We could make an infix version of this function. The main complication is that delayedAssign uses non-standard evaluation (to capture the representation of the second argument), so we need to use substitute to construct the call manually.

"%<d-%" <- function(x, value) {
  x <- substitute(x)
  if (!is.name(x)) stop("Left-hand side must be a name")

  value <- substitute(value)

  env <- parent.frame()
  eval(substitute(delayedAssign(deparse(x), value, 
    eval.env = env, assign.env = env), list(value = value)))
}

a %<d-% 1
a
b %<d-% {Sys.sleep(1); 1}
b

One application of delayedAssign is autoload, a wrapper for functions or data in a package that makes R behave as if the package is loaded, but it doesn't actually load it (i.e. do any work) until you call one of the functions. This is the way that data sets in most packages work - you can call (e.g.) diamonds after library(ggplot2) and it just works, but it isn't loaded into memory unless you actually use it.

Repeated evaluation

makeActiveBinding allows you to create names that look like variables, but act like zero-argument functions. Every time you access the object a function is run. This lets you do crazy things like:

makeActiveBinding("x", function(...) rnorm(1), globalenv())
x
# [1] 0.4754442
x
# [1] -1.659971
x
# [1] -1.040291

We could also make an infix version of this function:

"%<a-%" <- function(x, value) {
  x <- substitute(x)
  if (!is.name(x)) stop("Left-hand side must be a name")
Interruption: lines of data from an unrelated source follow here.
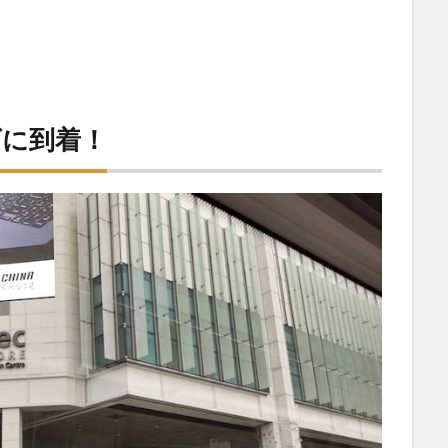
ズに到着！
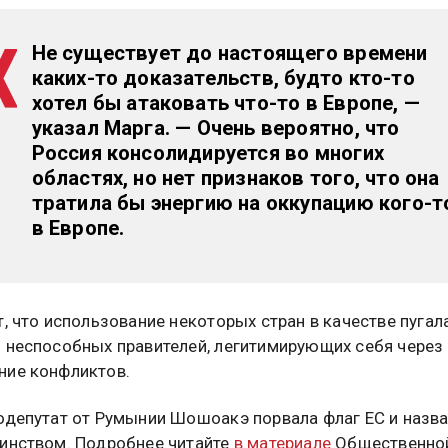
Не существует до настоящего времени
каких-то доказательств, будто кто-то
хотел бы атаковать что-то в Европе, —
указал Марга. — Очень вероятно, что
Россия консолидируется во многих
областях, но нет признаков того, что она
тратила бы энергию на оккупацию кого-т
в Европе.
т, что использование некоторых стран в качестве пугал
 неспособных правителей, легитимирующих себя через
ние конфликтов.
одепутат от Румынии Шошоакэ порвала флаг ЕС и назв
инством. Подробнее читайте
в материале
Общественно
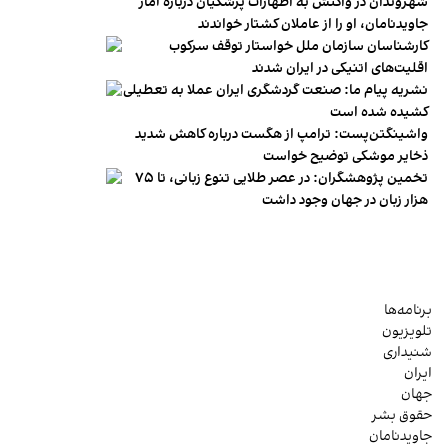
شهروندان در واکنش به اظهارات پزشکیان درباره آمار
جاویدنامان، او را از عاملان کشتار خواندند
کارشناسان سازمان ملل خواستار توقف سرکوب
اقلیت‌های اتنیکی در ایران شدند
نشریه پیام ما: صنعت گردشگری ایران عملا به تعطیلی
کشیده شده است
واشینگتن‌پست: ترامپ از هگست درباره کاهش شدید
ذخایر موشکی توضیح خواست
تخمین پژوهشگران: در عصر طلایی تنوع زبانی، تا ۷۵
هزار زبان در جهان وجود داشت
برنامه‌ها
تلویزیون
شنیداری
ایران
جهان
حقوق بشر
جاویدنامان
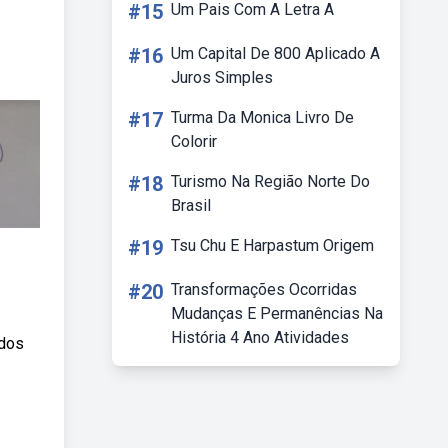
#15
Um Pais Com A Letra A
#16
Um Capital De 800 Aplicado A
Juros Simples
#17
Turma Da Monica Livro De
Colorir
#18
Turismo Na Região Norte Do
Brasil
#19
Tsu Chu E Harpastum Origem
#20
Transformações Ocorridas
Mudanças E Permanências Na
História 4 Ano Atividades
idos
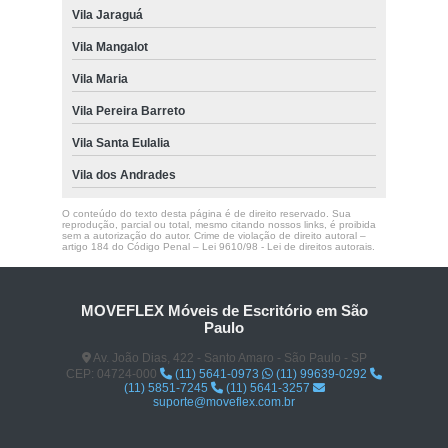
Vila Jaraguá
Vila Mangalot
Vila Maria
Vila Pereira Barreto
Vila Santa Eulalia
Vila dos Andrades
O conteúdo do texto desta página é de direito reservado. Sua
reprodução, parcial ou total, mesmo citando nossos links, é proibida
sem a autorização do autor. Crime de violação de direito autoral –
artigo 184 do Código Penal –
Lei 9610/98 - Lei de direitos autorais
.
MOVEFLEX Móveis de Escritório em São
Paulo
Av. João Dias, 422 - Santo Amaro - São Paulo - SP
CEP: 04724-000
(11) 5641-0973
(11) 99639-0292
(11) 5851-7245
(11) 5641-3257
suporte@moveflex.com.br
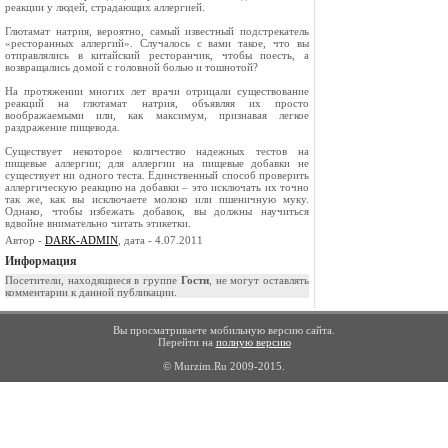
реакции у людей, страдающих аллергией.
Глютамат натрия, вероятно, самый известный подстрекатель
«ресторанных аллергий». Случалось с вами такое, что вы
отправлялись в китайский ресторанчик, чтобы поесть, а
возвращались домой с головной болью и тошнотой?
На протяжении многих лет врачи отрицали существование
реакций на глютамат натрия, объявляя их просто
воображаемыми или, как максимум, признавая легкое
раздражение пищевода.
Существует некоторое количество надежных тестов на
пищевые аллергии; для аллергии на пищевые добавки не
существует ни одного теста. Единственный способ проверить
аллергическую реакцию на добавки – это исключать их точно
так же, как вы исключаете молоко или пшеничную муку.
Однако, чтобы избежать добавок, вы должны научиться
вдвойне внимательно читать этикетки.
Автор -
DARK-ADMIN
, дата - 4.07.2011
Информация
Посетители, находящиеся в группе
Гости
, не могут оставлять
комментарии к данной публикации.
Вы просматриваете мобильную версию сайта.
Перейти на
полную версию
© Murzim.Ru 2009-2015.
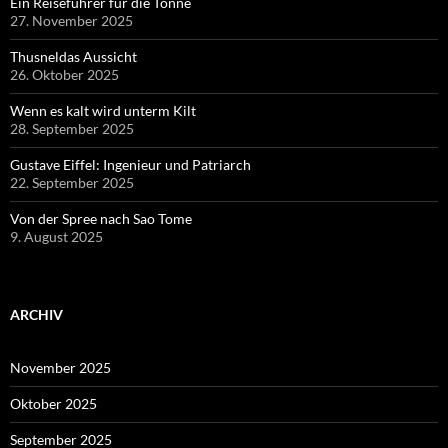
Ein Reiseführer für die Tonne
27. November 2025
Thusneldas Aussicht
26. Oktober 2025
Wenn es kalt wird unterm Kilt
28. September 2025
Gustave Eiffel: Ingenieur und Patriarch
22. September 2025
Von der Spree nach Sao Tome
9. August 2025
ARCHIV
November 2025
Oktober 2025
September 2025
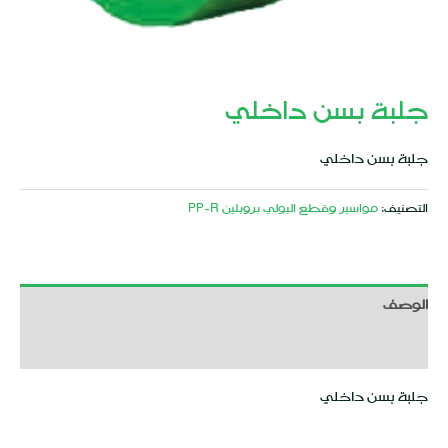
جلبة بسن داخلي
جلبة بسن داخلي
التصنيف:
مواسير وقطع البولي بروبلين PP-R
الوصف
مراجعات (0)
جلبة بسن داخلي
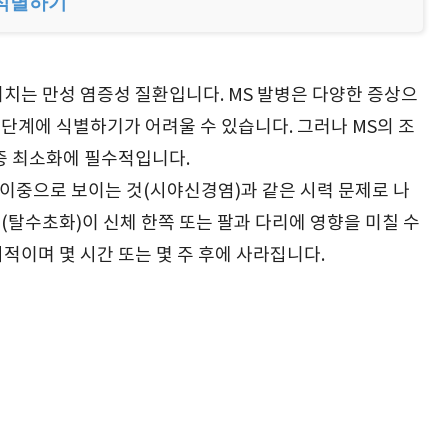
 식별하기
미치는 만성 염증성 질환입니다. MS 발병은 다양한 증상으
 단계에 식별하기가 어려울 수 있습니다. 그러나 MS의 조
증 최소화에 필수적입니다.
 이중으로 보이는 것(시야신경염)과 같은 시력 문제로 나
실(탈수초화)이 신체 한쪽 또는 팔과 다리에 영향을 미칠 수
적이며 몇 시간 또는 몇 주 후에 사라집니다.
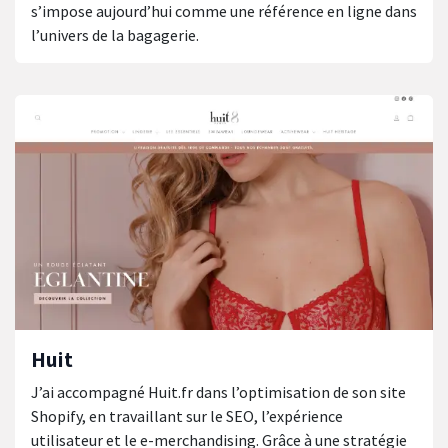
s’impose aujourd’hui comme une référence en ligne dans
l’univers de la bagagerie.
Huit
J’ai accompagné Huit.fr dans l’optimisation de son site
Shopify, en travaillant sur le SEO, l’expérience
utilisateur et le e-merchandising. Grâce à une stratégie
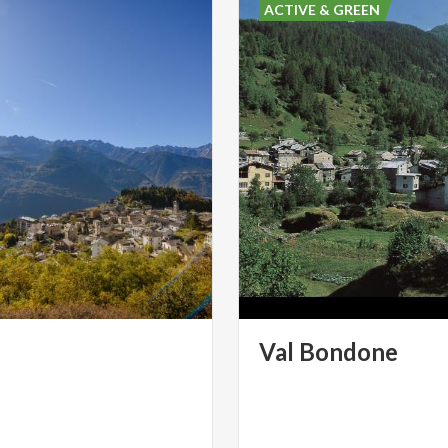
ACTIVE & GREEN
Val
Bondone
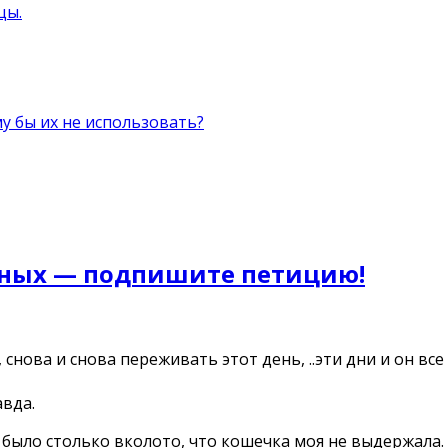
цы.
 бы их не использовать?
тных — подпишите петицию!
снова и снова переживать этот день, ..эти дни и он в
авда.
было столько вколото, что кошечка моя не выдержала.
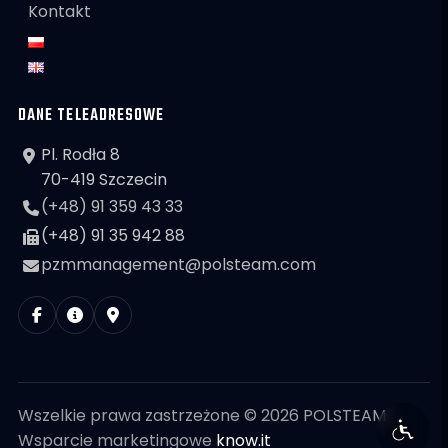
Kontakt
DANE TELEADRESOWE
Pl. Rodła 8
70-419 Szczecin
(+48) 91 359 43 33
(+48) 91 35 942 88
pzmmanagement@polsteam.com
Wszelkie prawa zastrzeżone © 2026 POLSTEAM
Wsparcie marketingowe
know.it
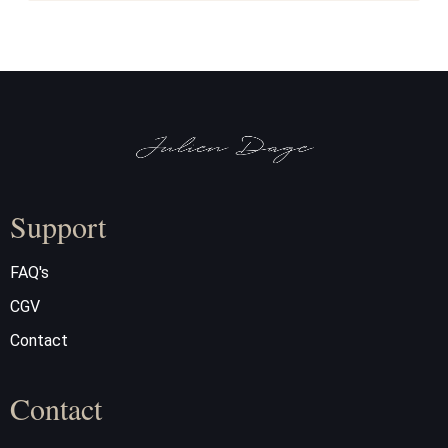
Support
FAQ's
CGV
Contact
Contact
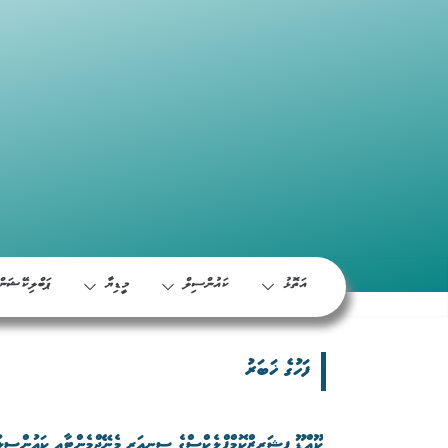
އަތޮޅު
ކައުންސިލް
މީޑިޔާ
ޕަބްލިކޭޝަން
ފަހުގެ ޚަބަރު
ކޫއްޑޫ ފިޝަރީޒްކޮމްޕްލެކްސްގެ ސީނިއަރ މެނޭޖްމެންޓާއި ކައުންސިލ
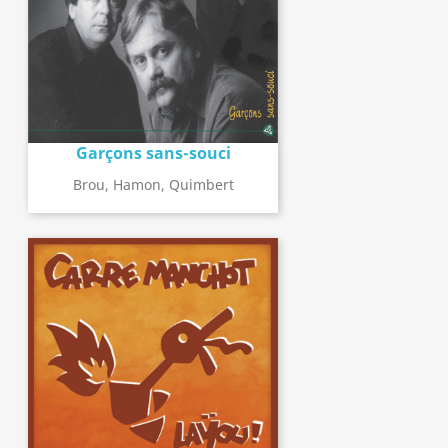
Garçons sans-souci
Brou, Hamon, Quimbert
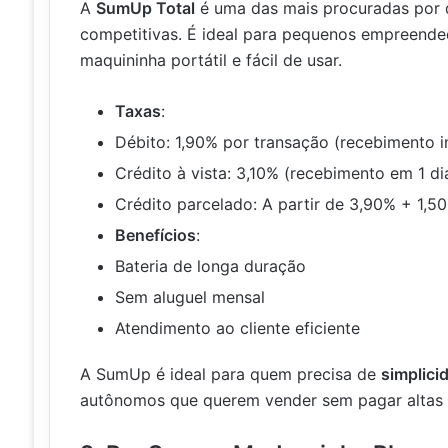
A
SumUp Total
é uma das mais procuradas por 
competitivas. É ideal para pequenos empreend
maquininha portátil e fácil de usar.
Taxas
:
Débito: 1,90% por transação (recebimento 
Crédito à vista: 3,10% (recebimento em 1 dia
Crédito parcelado: A partir de 3,90% + 1,50
Benefícios
:
Bateria de longa duração
Sem aluguel mensal
Atendimento ao cliente eficiente
A SumUp é ideal para quem precisa de
simplici
autônomos que querem vender sem pagar altas 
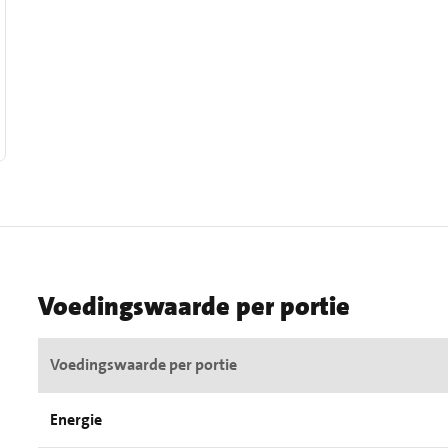
Voedingswaarde per portie
Voedingswaarde per portie
Energie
  value <- substitute(value)
  env <- parent.frame()
  f <- make_function(list(), value, env)

  makeActiveBinding(deparse(x), f, env)
}

x %<a-% runif(1)
x
x

Explicit scoping with local

Sometimes it's useful to be able to create a new scope without embedding inside a function. The local function allows you to do exactly that - it can be useful if you need some temporary variables to make an operation easier to understand, but want to throw them away afterwards:

df <- local({
  x <- 1:10
  y <- runif(10)
  data.frame(x = x, y = y)
})

local has relatively limited uses (typically because most of the time scoping is best accomplished using R's regular function based rules) be particularly useful in conjunction with <<-. You can use this if you want to make a private variable that's shared between two functions:

get <- NULL
set <- NULL
local({
  a <- 1
  get <<- function() a
  set <<- function(value) a <<- value
})
get()
set(10)
a
get()

If you have read computing-on-the-language, you should be able to make sense of the source code of local:

local <- function (expr, envir = new.env()) {
  eval.parent(substitute(eval(quote(expr), envir)))  
}
eval.parent <- function (expr, n = 1) {
  p <- parent.frame(n + 1)
  eval(expr, p)
}